A Benin socio-cultural group, Great Benin Descendants, GBD, worldwide, has warned the leadership of Indigenous People of Biafra, IPOB, against including Benin kingdom as part of its enclave.
The group noted that the Benin kingdom that has existed for more than 5,000 years could not be part of Biafra.
Coordinator-General of GBD, Imasuen Izoduwa gave the warning while addressing newsmen in Benin City yesterday, where he also cautioned the Ijaw in Benin kingdom to stop being “antagonistic by their utterances and actions against the Benin kingdom.”
GDB frowned on a statement where the leader of IPOB, Nnamdi Kanu, was quoted as saying that South-South geopolitical zone is part of Biafra.
The group said the statement was an aberration to the pre-colonial and post-colonial history of Nigeria.
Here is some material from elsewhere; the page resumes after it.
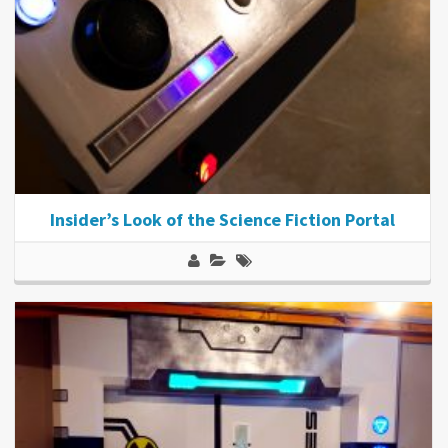
Insider’s Look of the Science Fiction Portal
It added, “History easily remembers that the term Biafra is a borrowed word from the Portuguese colony in present-day Cameroon and a supposed secessionist nation borrowed a name that is foreign to them.
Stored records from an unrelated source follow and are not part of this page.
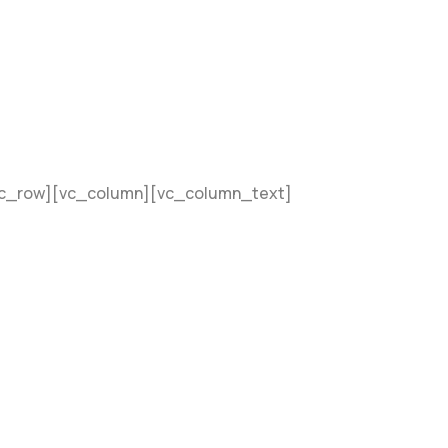
vc_row][vc_column][vc_column_text]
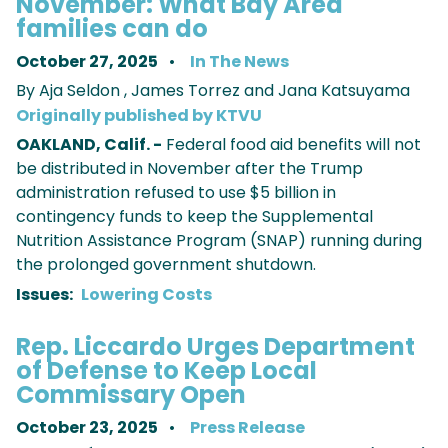
November: What Bay Area
families can do
October 27, 2025
In The News
By Aja Seldon , James Torrez and Jana Katsuyama
Originally published by KTVU
OAKLAND, Calif. -
Federal food aid benefits will not
be distributed in November after the Trump
administration refused to use $5 billion in
contingency funds to keep the Supplemental
Nutrition Assistance Program (SNAP) running during
the prolonged government shutdown.
Issues
:
Lowering Costs
Rep. Liccardo Urges Department
of Defense to Keep Local
Commissary Open
October 23, 2025
Press Release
“Kanu should be taught how the Benin people and their descendants controlled the South-South, part of South East and South West.
“He should be taught that it took the British to cut off our power and give it to some selected few which the Igbo are the biggest beneficiary.
“Otherwise, people like Nnamdi Kanu wouldn’t have the effrontery to place older ethnic groups who have been in these places for more than 5,000 years under the wings of a group that is purportedly claiming to have come from Israel about 2,000 years ago. Hence we wish to warn IPOB and their supposed plan that no inch of South-South’s vast and rich land is theirs.”
According to the group, it has identified over 36 ethnic nationalities from the South-South and South East that have traced their roots to Benin and wondered where Kanu is getting his claims from.
On the recent verbal exchanges between the Benin and Ijaw over ownership of lands in the kingdom, GBD added, “However, we might have abandoned our way of aggression after the unfortunate episode of 1897 but we have not lost it.
“Maybe a little refreshing of the minds of these modern Ijaw youths in our lands should be appropriately done by their elders about who the Benin people were.”